旭化成株式会社

製造現場の運転、保守の高度化を狙った遠隔支援と作業支援ソリューションを導入

繊維・ケミカル・エレクトロニクス事業からなる「マテリアル」、住宅・建材事業からなる「住宅」、医薬・医療・クリティカルケア事業からなる「ヘルスケア」という3つの領域で事業を展開する総合化学メーカー旭化成株式会社では、デジタル共創本部 スマートファクトリー推進センター(旧:生産技術本部 デジタルイノベーションセンター)が中心となり、2018年より製造現場における設備点検の高度化を狙い、スマートグラスの試用と遠隔支援、作業支援システムの実証実験を実施していた。様々なソリューションの調査を進めていたところ、2020年2月からコロナ禍になり、ある事業部案件で海外のお客様先での設備立ち上げのための海外渡航が出来なくなり、プロジェクト遅延のリスクに直面。しかし、2年前より様々な調査や実証実験を行っていたため、Realwear社のスマートグラスHMT-1と遠隔支援ソリューションについて、内部検証・使用決定から納品、海外のお客様による活用まで1か月程度で進めることができ、お客様のプラントの立ち上げに成功した。その後、該事業部では導入台数を増やし、数多くの案件において活用を進め、業務の一部として稼働している。

HMTを導入した背景

複数のスマートグラスを様々な視点で検討した結果、HMT-1が最も製造現場での使用に適していると判断。特に以下の特徴が採用に至った理由となった:

  • 防爆環境に対応した機種もあり、プラントでの使用実績が全世界で多数
  • 製造現場ではヘルメットの装着が必須であり、HMT-1はヘルメットに簡単に着用できる
  • ディスプレイを視界の邪魔にならない位置に調整できるため、安全に使用できる
  • IP-66レベルの防塵防水と落下しても壊れにくい耐衝撃設計による高い堅牢性
  • 音声で操作できるため、端末を操作しながら両手で作業が可能
  • 様々なソフトウェアに対応しており、高い拡張性を有する

遠隔支援での活用

HMT-1とウェブ会議ソフトを使い、現場と熟練者間で音声と映像、資料の共有が可能となり、国内外のお客様のプラントと装置の立ち上げ作業の遠隔サポートが可能になった。
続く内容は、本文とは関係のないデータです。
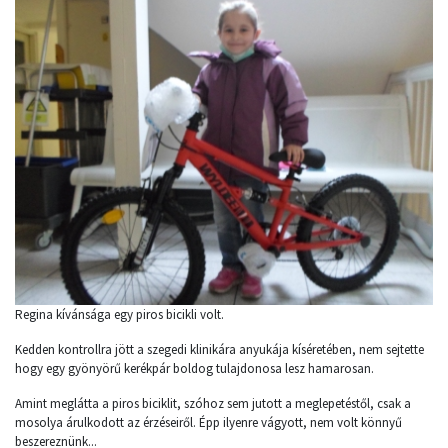
Regina kívánsága egy piros bicikli volt.
Kedden kontrollra jött a szegedi klinikára anyukája kíséretében, nem sejtette
hogy egy gyönyörű kerékpár boldog tulajdonosa lesz hamarosan.
Amint meglátta a piros biciklit, szóhoz sem jutott a meglepetéstől, csak a
mosolya árulkodott az érzéseiről. Épp ilyenre vágyott, nem volt könnyű
beszereznünk...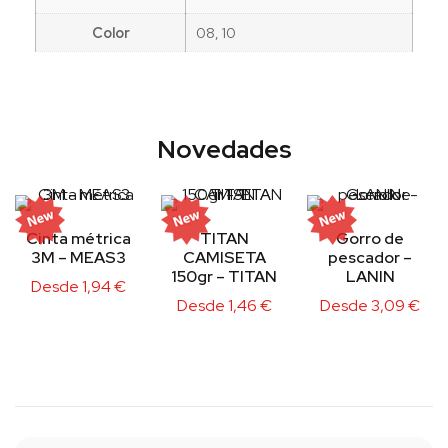
Color
08, 10
Novedades
Cinta métrica
TITAN
Gorro de
3M – MEAS3
CAMISETA
pescador –
150gr – TITAN
LANIN
Desde
1,94
€
Desde
1,46
€
Desde
3,09
€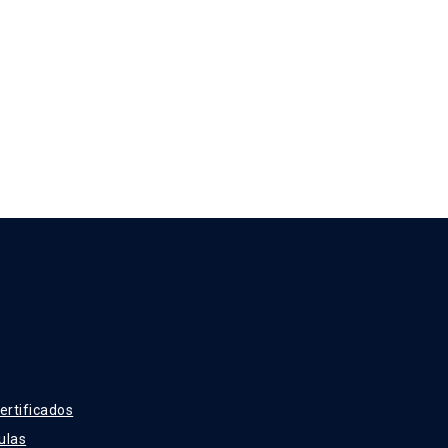
ertificados
ulas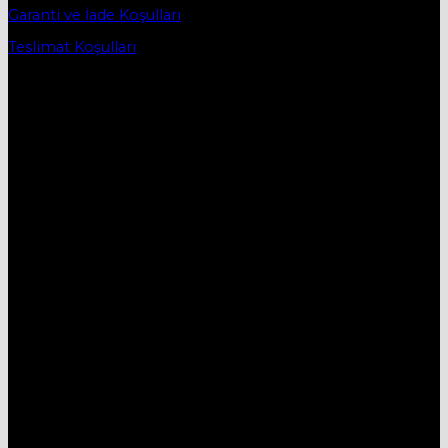
Garanti ve İade Koşulları
Teslimat Koşulları
İletişim
DESTEK HATTI:
05434515330
E-MAİL:
mobievimtr@gmail.com
ADRES:
Yenice Mh. 1.Çayır Sk. No:7A İnegöl/Bursa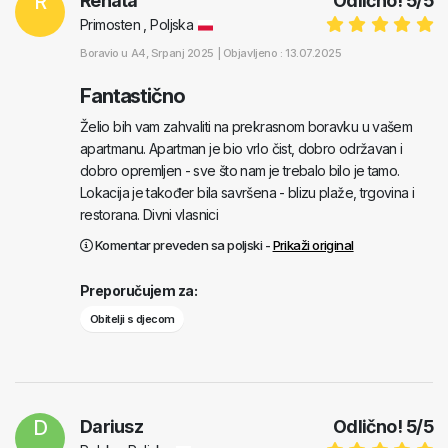
R
Renata
Odlično!
5
/
5
Primosten , Poljska
Boravio u
A4
, Srpanj 2025 |
Objavljeno : 13.07.2025
Fantastično
Želio bih vam zahvaliti na prekrasnom boravku u vašem
apartmanu. Apartman je bio vrlo čist, dobro održavan i
dobro opremljen - sve što nam je trebalo bilo je tamo.
Lokacija je također bila savršena - blizu plaže, trgovina i
restorana. Divni vlasnici
Komentar preveden sa poljski -
Prikaži original
Preporučujem za:
Obitelji s djecom
D
Dariusz
Odlično!
5
/
5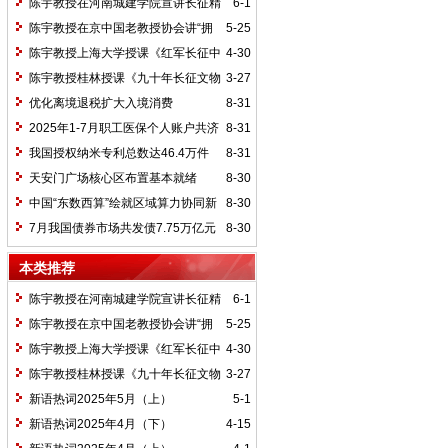
陈宇教授在河南城建学院宣讲长征精
6-1
神及红25军长征史
陈宇教授在京中国老教授协会讲“拥
5-25
抱中华新文明”
陈宇教授上海大学授课《红军长征中
4-30
的黄埔师生》
陈宇教授桂林授课《九十年长征文物
3-27
鉴赏》
优化离境退税扩大入境消费
8-31
2025年1-7月职工医保个人账户共济
8-31
2.31亿人次 共济金额304.57亿元
我国授权纳米专利总数达46.4万件
8-31
天安门广场核心区布置基本就绪
8-30
中国“东数西算”绘就区域算力协同新
8-30
图景
7月我国债券市场共发债7.75万亿元
8-30
本类推荐
陈宇教授在河南城建学院宣讲长征精
6-1
神及红25军长征史
陈宇教授在京中国老教授协会讲“拥
5-25
抱中华新文明”
陈宇教授上海大学授课《红军长征中
4-30
的黄埔师生》
陈宇教授桂林授课《九十年长征文物
3-27
鉴赏》
新语热词2025年5月（上）
5-1
新语热词2025年4月（下）
4-15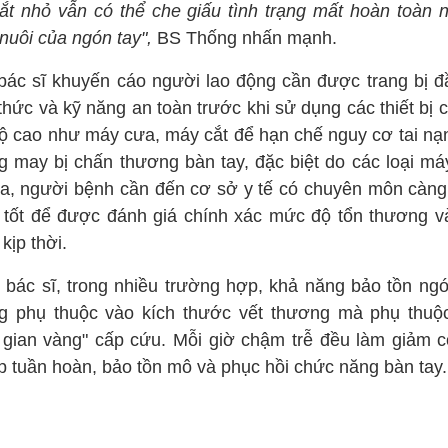
cắt nhỏ vẫn có thể che giấu tình trạng mất hoàn toàn 
nuôi của ngón tay",
BS Thống nhấn mạnh.
bác sĩ khuyến cáo người lao động cần được trang bị đ
thức và kỹ năng an toàn trước khi sử dụng các thiết bị 
độ cao như máy cưa, máy cắt để hạn chế nguy cơ tai nạn
g may bị chấn thương bàn tay, đặc biệt do các loại má
ra, người bệnh cần đến cơ sở y tế có chuyên môn càn
 tốt để được đánh giá chính xác mức độ tổn thương v
 kịp thời.
 bác sĩ, trong nhiều trường hợp, khả năng bảo tồn ngó
g phụ thuộc vào kích thước vết thương mà phụ thuộ
i gian vàng" cấp cứu. Mỗi giờ chậm trễ đều làm giảm c
ập tuần hoàn, bảo tồn mô và phục hồi chức năng bàn tay.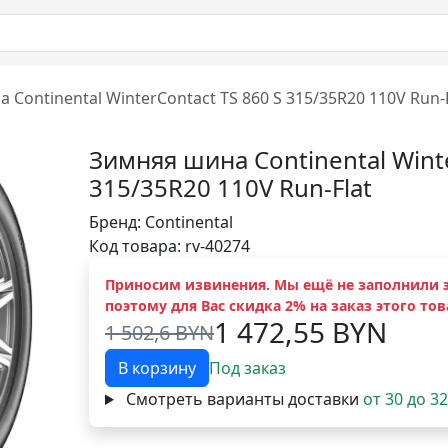
 Continental WinterContact TS 860 S 315/35R20 110V Run-F
Зимняя шина Continental Winte
315/35R20 110V Run-Flat
Бренд:
Continental
Код товара: rv-40274
Приносим извинения. Мы ещё не заполнили э
поэтому для Вас скидка 2% на заказ этого тов
1 472,55 BYN
1 502,6 BYN
В корзину
Под заказ
Смотреть варианты доставки
от 30 до 3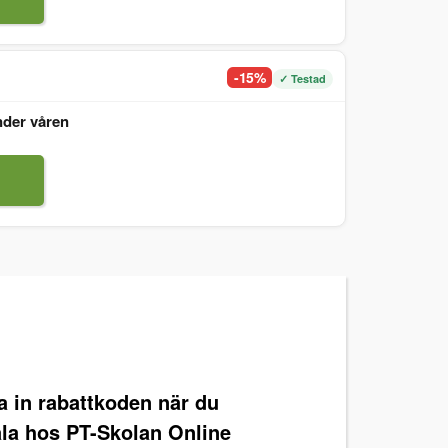
-15%
✓ Testad
nder våren
ra in rabattkoden när du
ala hos PT-Skolan Online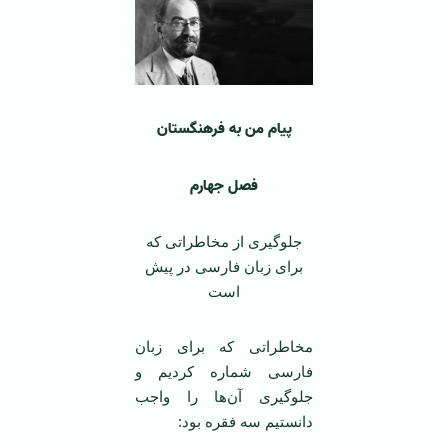
پیام من به فرهنگستان
فصل جهارم
جلوگیری از مخاطراتی که
برای زبان فارسی در پیش
است
مخاطراتی که برای زبان
فارسی شماره کردیم و
جلوگیری آن‌ها را واجب
دانستیم سه فقره بود: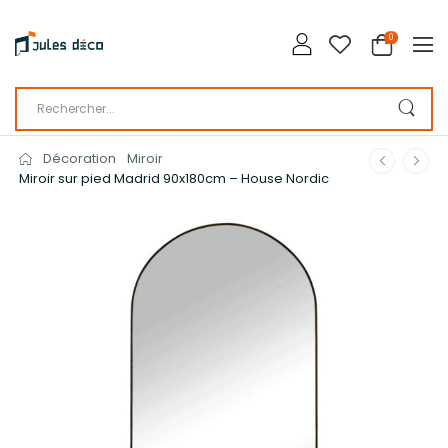
0
Décoration
Miroir
Miroir sur pied Madrid 90x180cm – House Nordic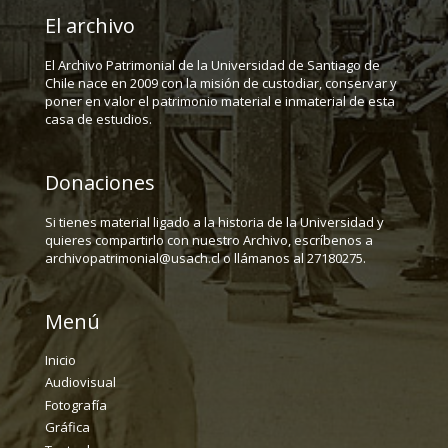
El archivo
El Archivo Patrimonial de la Universidad de Santiago de
Chile nace en 2009 con la misión de custodiar, conservar y
poner en valor el patrimonio material e inmaterial de esta
casa de estudios.
Donaciones
Si tienes material ligado a la historia de la Universidad y
quieres compartirlo con nuestro Archivo, escríbenos a
archivopatrimonial@usach.cl o llámanos al 27180275.
Menú
Inicio
Audiovisual
Fotografía
Gráfica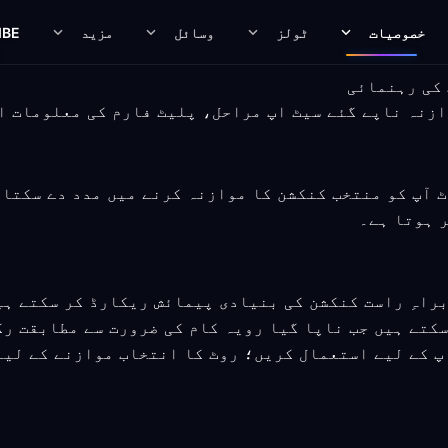
خصوصیات
ٹولز
وسائل
مزید
IBE
اسٹریمنگ روٹ آپ کو منتخب کنکشن کا موازنہ کرنے میں مدد دے 
ر ہوتا ہے۔
راہِ راست کنکشن کی بنیادی پیمائش ریکارڈ کر سکتے ہ
سکتے ہیں جب ناپا گیا رویہ کام کی ضرورت سے مطابقت رک
پ کے لیے استعمال کریں؛ روٹ کا انتخاب موازنے کے لی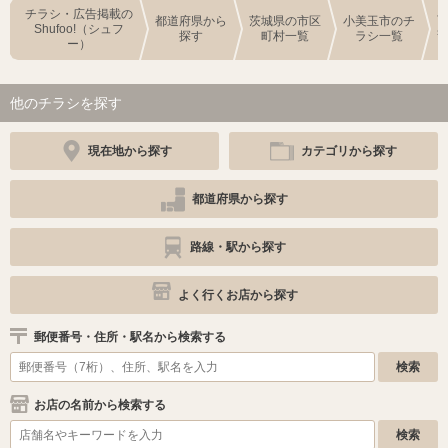
チラシ・広告掲載の
都道府県から
茨城県の市区
小美玉市のチ
Shufoo!（シュフ
探す
町村一覧
ラシ一覧
ー）
他のチラシを探す
現在地から探す
カテゴリから探す
都道府県から探す
路線・駅から探す
よく行くお店から探す
郵便番号・住所・駅名から検索する
お店の名前から検索する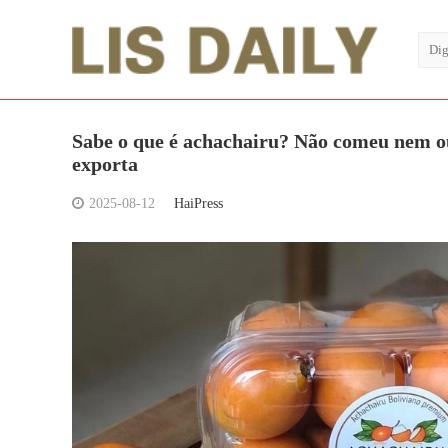
Sabe o que é achachairu? Não comeu nem ouv
exporta
2025-08-12
HaiPress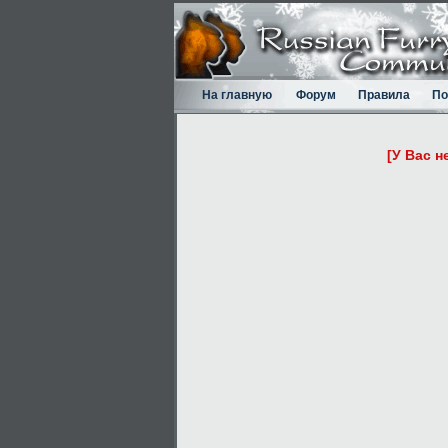
На главную
Форум
Правила
По
[У Вас н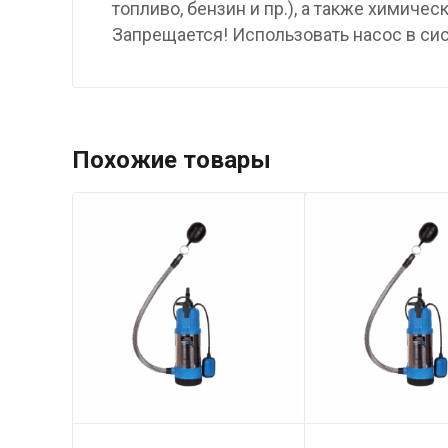
топливо, бензин и пр.), а также химиче
Запрещается! Использовать насос в си
Похожие товары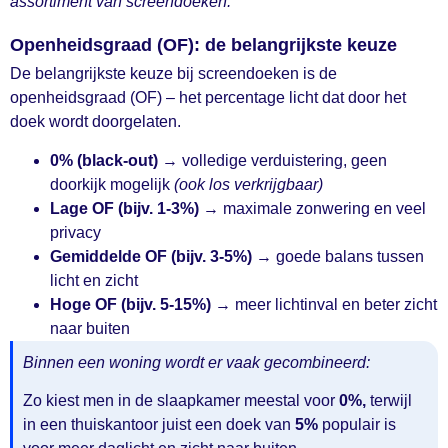
assortiment van screendoeken.
Openheidsgraad (OF): de belangrijkste keuze
De belangrijkste keuze bij screendoeken is de
openheidsgraad (OF) – het percentage licht dat door het
doek wordt doorgelaten.
0% (black-out)
→ volledige verduistering, geen
doorkijk mogelijk
(ook los verkrijgbaar)
Lage OF (bijv. 1-3%)
→ maximale zonwering en veel
privacy
Gemiddelde OF (bijv. 3-5%)
→ goede balans tussen
licht en zicht
Hoge OF (bijv. 5-15%)
→ meer lichtinval en beter zicht
naar buiten
Binnen een woning wordt er vaak gecombineerd:
Zo kiest men in de slaapkamer meestal voor
0%,
terwijl
in een thuiskantoor juist een doek van
5%
populair is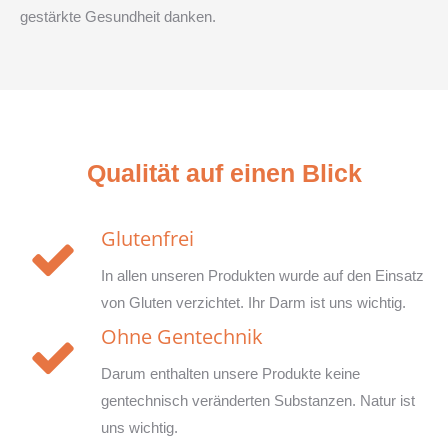
gestärkte Gesundheit danken.
Qualität auf einen Blick
Glutenfrei
In allen unseren Produkten wurde auf den Einsatz
von Gluten verzichtet. Ihr Darm ist uns wichtig.
Ohne Gentechnik
Darum enthalten unsere Produkte keine
gentechnisch veränderten Substanzen. Natur ist
uns wichtig.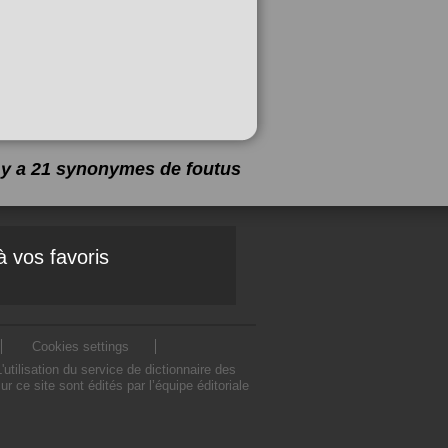
l y a 21 synonymes de
foutus
à vos favoris
Cookies settings
tilisation du service de dictionnaire des
ce site sont édités par l’équipe éditoriale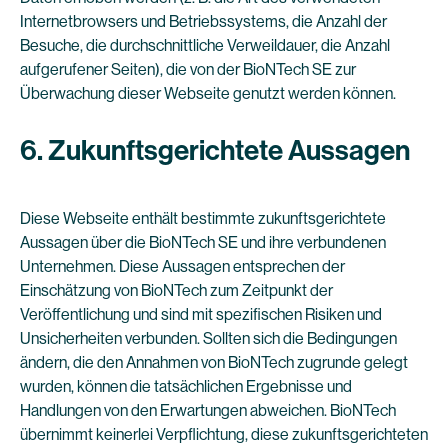
Internetbrowsers und Betriebssystems, die Anzahl der
Besuche, die durchschnittliche Verweildauer, die Anzahl
aufgerufener Seiten), die von der BioNTech SE zur
Überwachung dieser Webseite genutzt werden können.
6. Zukunftsgerichtete Aussagen
Diese Webseite enthält bestimmte zukunftsgerichtete
Aussagen über die BioNTech SE und ihre verbundenen
Unternehmen. Diese Aussagen entsprechen der
Einschätzung von BioNTech zum Zeitpunkt der
Veröffentlichung und sind mit spezifischen Risiken und
Unsicherheiten verbunden. Sollten sich die Bedingungen
ändern, die den Annahmen von BioNTech zugrunde gelegt
wurden, können die tatsächlichen Ergebnisse und
Handlungen von den Erwartungen abweichen. BioNTech
übernimmt keinerlei Verpflichtung, diese zukunftsgerichteten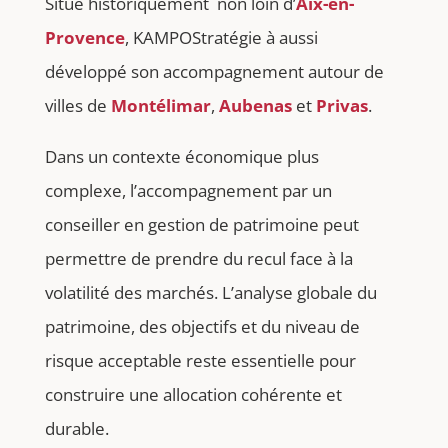
Situé historiquement non loin d’
Aix-en-
Provence
, KAMPOStratégie à aussi
développé son accompagnement autour de
villes de
Montélimar
,
Aubenas
et
Privas
.
Dans un contexte économique plus
complexe, l’accompagnement par un
conseiller en gestion de patrimoine peut
permettre de prendre du recul face à la
volatilité des marchés. L’analyse globale du
patrimoine, des objectifs et du niveau de
risque acceptable reste essentielle pour
construire une allocation cohérente et
durable.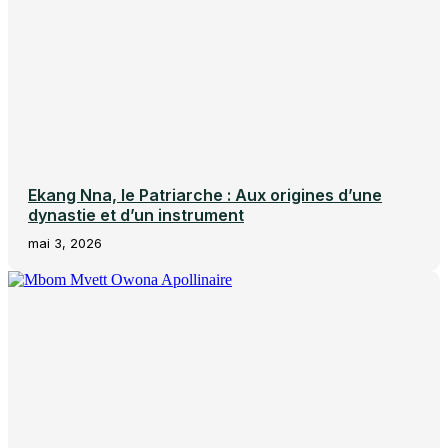
Ekang Nna, le Patriarche : Aux origines d’une
dynastie et d’un instrument
mai 3, 2026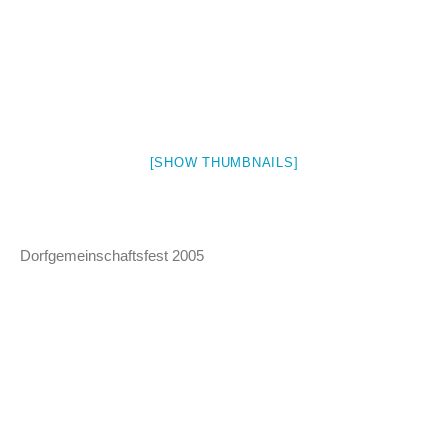
[SHOW THUMBNAILS]
Dorfgemeinschaftsfest 2005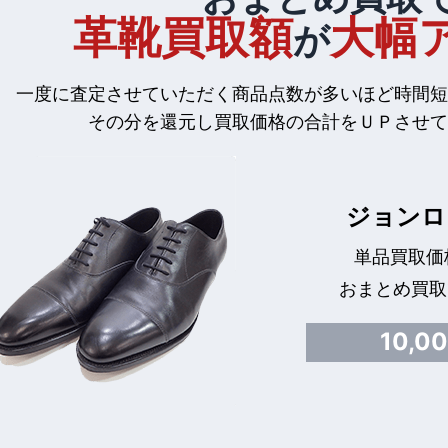
革靴買取額
大幅
が
一度に査定させていただく商品点数が多いほど時間短
その分を還元し買取価格の合計をＵＰさせて
ジョンロ
単品買取価格
おまとめ買取
10,0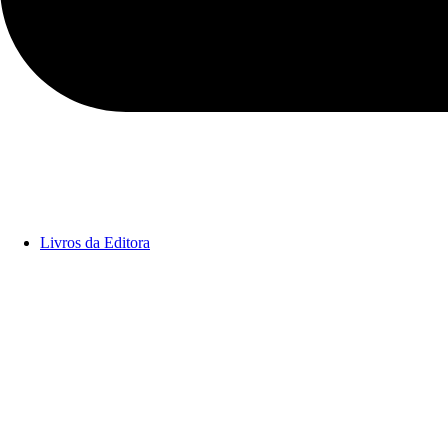
Livros da Editora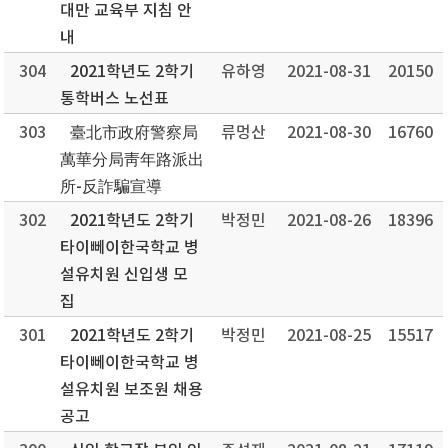
대만 교육부 지침 안
내
304
2021학년도 2학기
유하영
2021-08-31
20150
통학버스 노선표
303
臺北市政府警察局
류멍산
2021-08-30
16760
萬華分局靑年路派出
所-反詐騙宣導
302
2021학년도 2학기
박정민
2021-08-26
18396
타이뻬이한국학교 병
설유치원 신입생 모
집
301
2021학년도 2학기
박정민
2021-08-25
15517
타이뻬이한국학교 병
설유치원 보조원 채용
공고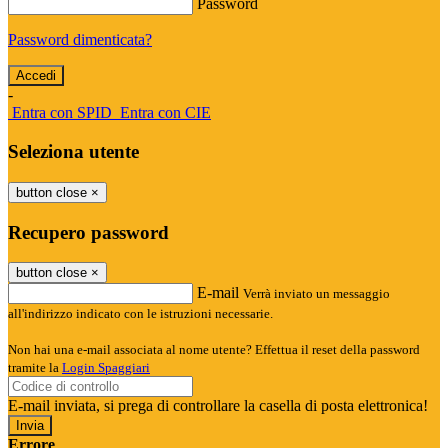
Password
Password dimenticata?
-
Entra con SPID
Entra con CIE
Seleziona utente
button close
×
Recupero password
button close
×
E-mail
Verrà inviato un messaggio
all'indirizzo indicato con le istruzioni necessarie.
Non hai una e-mail associata al nome utente? Effettua il reset della password
tramite la
Login Spaggiari
E-mail inviata, si prega di controllare la casella di posta elettronica!
Errore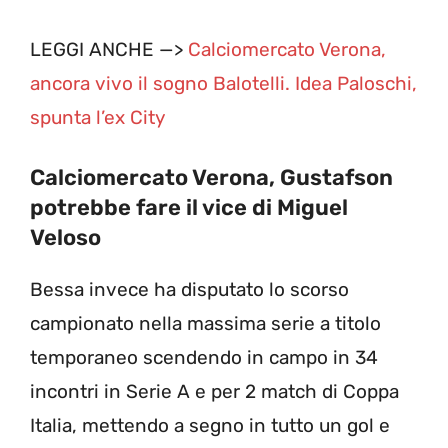
LEGGI ANCHE —>
Calciomercato Verona,
ancora vivo il sogno Balotelli. Idea Paloschi,
spunta l’ex City
Calciomercato Verona, Gustafson
potrebbe fare il vice di Miguel
Veloso
Bessa invece ha disputato lo scorso
campionato nella massima serie a titolo
temporaneo scendendo in campo in 34
incontri in Serie A e per 2 match di Coppa
Italia, mettendo a segno in tutto un gol e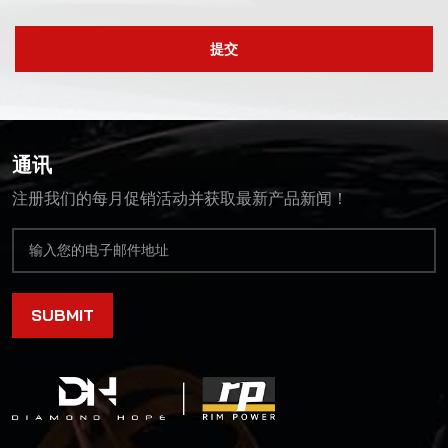
提交
通讯
注册我们的每月促销活动并获取最新产品新闻！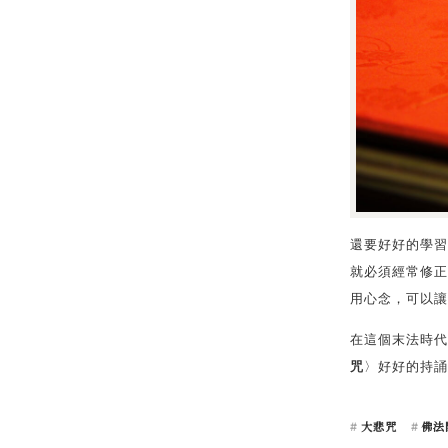
還要好好的學習
就必須經常修正
用心念，可以讓
在這個末法時代
咒
〉好好的持誦
大悲咒
佛法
そこから更に様々な利用方法へと発展:

  • 旭化成の国内外のエンジニアリング現場の遠隔サポート
  • 旭化成が他社製の製造装置を導入する際の装置立ち上げから調整プロセスにおける、製造装置メーカーによる遠隔サポート
  • 本社による国内・海外工場のリモート監査業務
  • 広大なプラントでの製造業務における現場とパネル室間の高度な連携

これら遠隔支援により、お客様先に出向けない状況を打破し、遅延なくプロジェクトを推進することに成功。更に、専門家が現地に出張する必要がなくなり、専門家の稼働率が上がると同時に、出張費も削減。プラントの運転において経験の浅い作業者がパネル室にいるベテランエンジニアとリアルタイムで確認を取りながら作業が行えるようになり、安定した運転・生産に寄与。現場側での導入検討に際し、スマートファクトリー推進センターが評価キットを貸し出すと共に、マニュアルの整備や使い方のレクチャーを実施し、迅速に現場評価から本導入までをサポートしている。

作業支援での活用

HMT-1の画面上に一つ一つの作業手順を表示し、現場作業員は抜け漏れなく作業を進められ、自動的に作業報告書を作成する作業支援システムを内製。設備点検や製造装置の日常点検においてハンズフリーで指示に従い点検業務やトラブル時の対応を実現すべく、現場実証を行っている。
本運用に至ると、作業ミスの可能性を減らしてより安全な製造現場の運営を実現しつつ、若手現場作業者が安定した業務を実施できるようになり、更には作業報告書が自動的に作成されるため作業効率も向上。

今後の展望

2020年に始めた遠隔支援は2021年に入り社内普及期に入り、多くの現場作業者に活用されるようになった。今後は二人で実施している作業を一人で実施できるシステムを構築予定。例えば現場作業者と制御室に居る作業者2名で進めるような作業において、現場作業者がHMT-1を使って制御室内のデータを閲覧できるようにし、一人で作業を行える体制を目指す。
また、製造装置をカメラで映すとその装置の稼働状況データがHMT-1に表示されるようなAR/XR用途も検討していく予定。